事の発端は、彼の家に異物が投函されていたことでした。


「わざわざそのためにアパートまで来たんですか。郵便で届けてくれれば良かったのに」

「なんか梱包に梱包を重ねるのめんどくさくてさぁ」

「へぇ…」


それは生魚を入れるための発泡スチロールの箱で、『ナマモノ』として発送されたようでした。
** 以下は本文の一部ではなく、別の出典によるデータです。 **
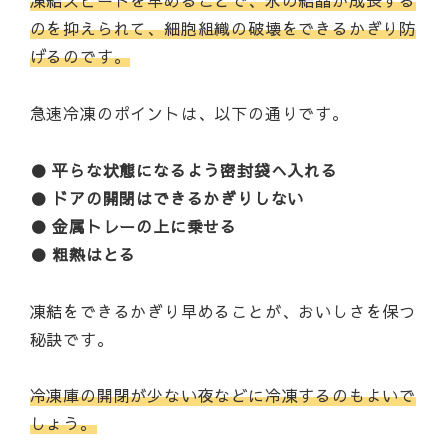
凍結スピードを早めることで、氷の結晶が成長する
のを抑えられて、細胞組織の破壊をできるかぎり防
げるのです。
急速冷凍のポイントは、以下の通りです。
● 平らな状態になるよう密封袋へ入れる
● ドアの開閉はできるかぎりしない
● 金属トレーの上に乗せる
● 粗熱はとる
凍結をできるかぎり早めることが、おいしさを保つ
秘訣です。
冷凍庫の開閉が少ない夜などに冷凍するのもよいで
しょう。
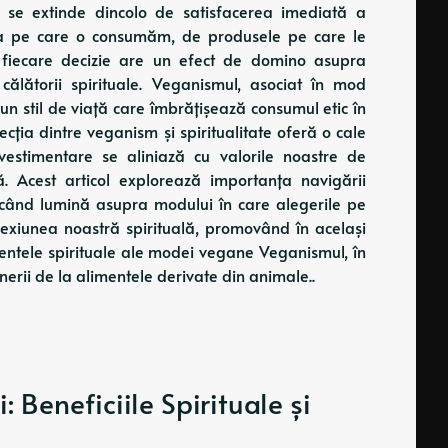
e se extinde dincolo de satisfacerea imediată a
ea pe care o consumăm, de produsele pe care le
fiecare decizie are un efect de domino asupra
e călătorii spirituale. Veganismul, asociat în mod
r-un stil de viață care îmbrățișează consumul etic în
secția dintre veganism și spiritualitate oferă o cale
 vestimentare se aliniază cu valorile noastre de
tă. Acest articol explorează importanța navigării
ncând lumină asupra modului în care alegerile pe
exiunea noastră spirituală, promovând în același
entele spirituale ale modei vegane Veganismul, în
erii de la alimentele derivate din animale..
: Beneficiile Spirituale și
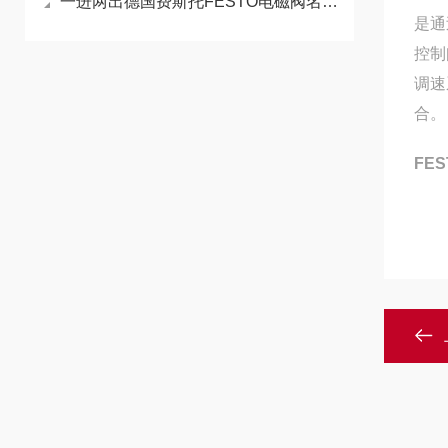
一进两出德国费斯托FESTO电磁阀名称是什么
是通
控制
调速
合。
FE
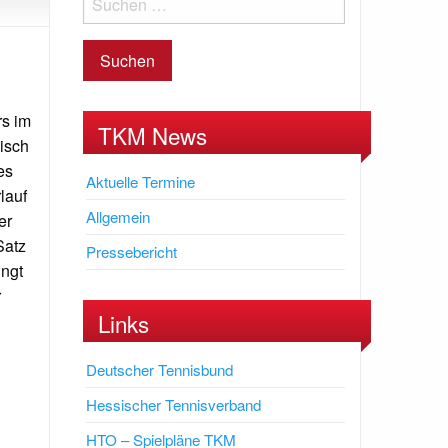
rs im
TKM News
nisch
es
Aktuelle Termine
lauf
Allgemein
er
Satz
Pressebericht
ingt
r
Links
Deutscher Tennisbund
Hessischer Tennisverband
HTO – Spielpläne TKM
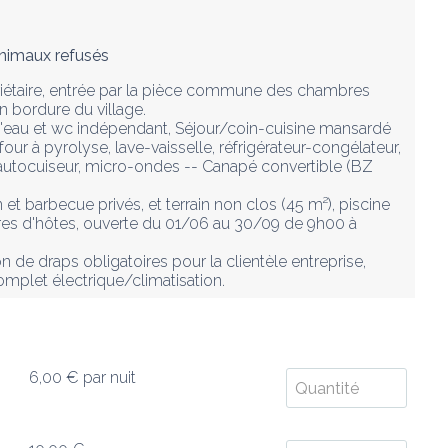
nimaux refusés
iétaire, entrée par la pièce commune des chambres 
 bordure du village.

e d'eau et wc indépendant, Séjour/coin-cuisine mansardé 
four à pyrolyse, lave-vaisselle, réfrigérateur-congélateur, 
ur, autocuiseur, micro-ondes -- Canapé convertible (BZ 
et barbecue privés, et terrain non clos (45 m²), piscine 
es d'hôtes, ouverte du 01/06 au 30/09 de 9h00 à 
n de draps obligatoires pour la clientèle entreprise, 
complet électrique/climatisation.
6,00 €
par nuit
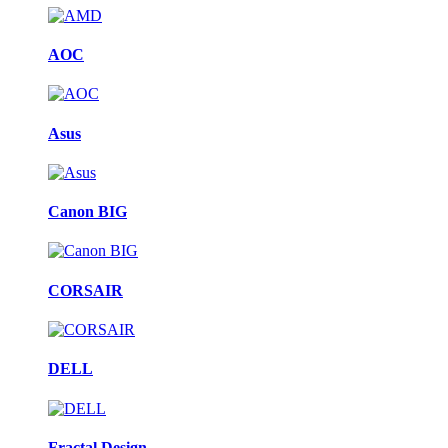
AOC
Asus
Canon BIG
CORSAIR
DELL
Fractal Design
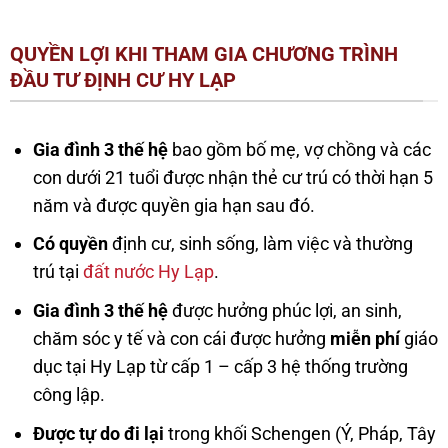
QUYỀN LỢI KHI THAM GIA CHƯƠNG TRÌNH
ĐẦU TƯ ĐỊNH CƯ HY LẠP
Gia đình 3 thế hệ
bao gồm bố mẹ, vợ chồng và các
con dưới 21 tuổi được nhận thẻ cư trú có thời hạn 5
năm và được quyền gia hạn sau đó.
Có quyền
định cư, sinh sống, làm việc và thường
trú tại
đất nước Hy Lạp
.
Gia đình 3 thế hệ
được hưởng phúc lợi, an sinh,
chăm sóc y tế và con cái được hưởng
miễn phí
giáo
dục tại Hy Lạp từ cấp 1 – cấp 3 hệ thống trường
công lập.
Được tự do đi lại
trong khối Schengen (Ý, Pháp, Tây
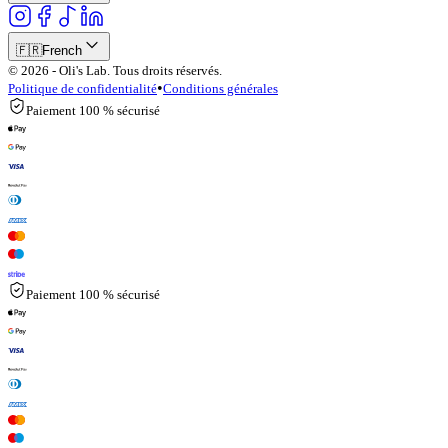
🇫🇷
French
© 2026 - Oli's Lab. Tous droits réservés.
•
Politique de confidentialité
Conditions générales
Paiement 100 % sécurisé
Paiement 100 % sécurisé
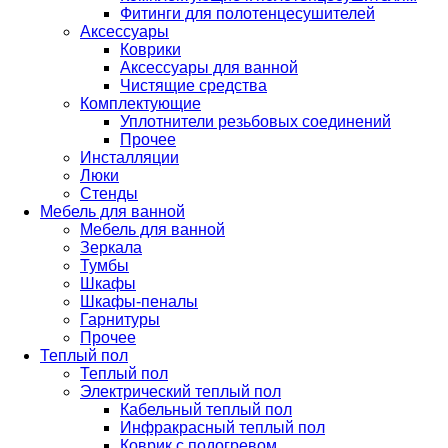
Фитинги для полотенцесушителей
Аксессуары
Коврики
Аксессуары для ванной
Чистящие средства
Комплектующие
Уплотнители резьбовых соединений
Прочее
Инсталляции
Люки
Стенды
Мебель для ванной
Мебель для ванной
Зеркала
Тумбы
Шкафы
Шкафы-пеналы
Гарнитуры
Прочее
Теплый пол
Теплый пол
Электрический теплый пол
Кабельный теплый пол
Инфракрасный теплый пол
Коврик с подогревом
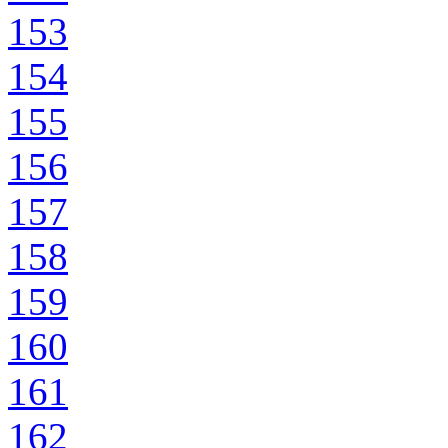
153
154
155
156
157
158
159
160
161
162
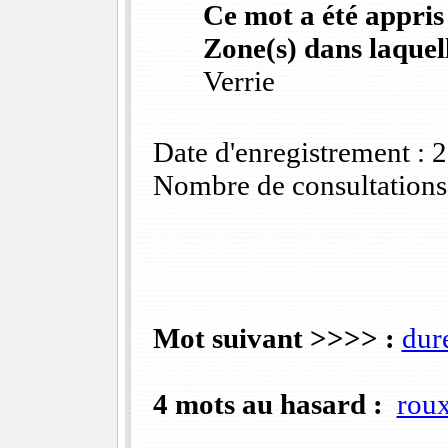
Ce mot a été appris
Zone(s) dans laquell
Verrie
Date d'enregistrement :
Nombre de consultations
Mot suivant >>>> :
dur
4 mots au hasard :
rou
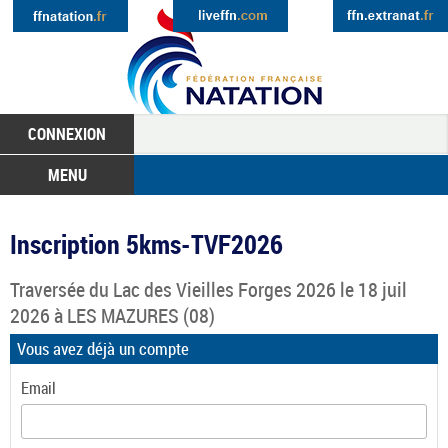
CONNEXION
MENU
Inscription 5kms-TVF2026
Traversée du Lac des Vieilles Forges 2026
le 18 juil
2026 à
LES MAZURES
(08)
Vous avez déjà un compte
Email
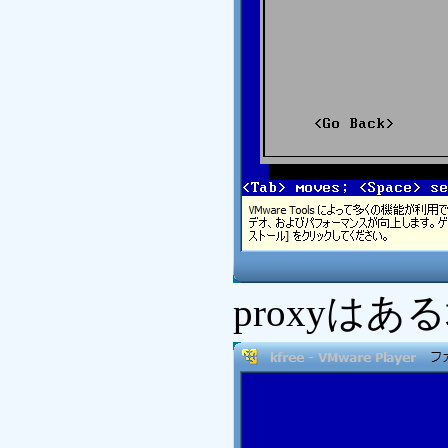
proxyは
しかし、中身が分からない程とても軽く持ち上がります。


「入ってるのがもし生き物とかだったら警察に行かなきゃなぁ~ってさ」

「私的にはそっちの方が困ります。だったらまだ藁人形の方がマシです」


でも、そういう物はこの中には入っていないと、私達は薄々感づいていました。


「…あの、宛名ありましたけど」

「ほんとだ。まぁ当たり前か…」


宛名には、彼の名前ではなく

『ケンタロー』

と、彼がユーチューバーとして活動している時の名前が書かれていました。


「…あんまり俺のこと知らない人かもね?」

「熱烈なファンが居たもんですね」


そのまま、安心と不安半分で発泡スチロールの箱を開封しました。



「写真だ」



白い発泡スチロールに、なんの封もされずに入っていた一枚の写真。

おそらく、なまものとして届いた物。


「写ってんのこれ、…木かね?」

「ですね」



・「ケンタロー」と、本名ではなくユーチューブ名を記名した宛名

・何故か生物として届いた写真

・写真に写っている大木


これらの謎を抱えたまま、私達二人はとある旅に出ることになりました。




「久し振りのドライブだけど、これってどっちかっていうとお仕事だよな~」

「しょうがないでしょ。あなたが私の事ユーチューブでしゃべっちゃったんだから」

「だってー!!あんなの届いたのにさぁ~ネタにしない方がおかしいでしょ!」

「ユーチューバーの言っていることは理解出来ないですね」

「ちぇっ!」




これは、とある心霊写真から始まった話です。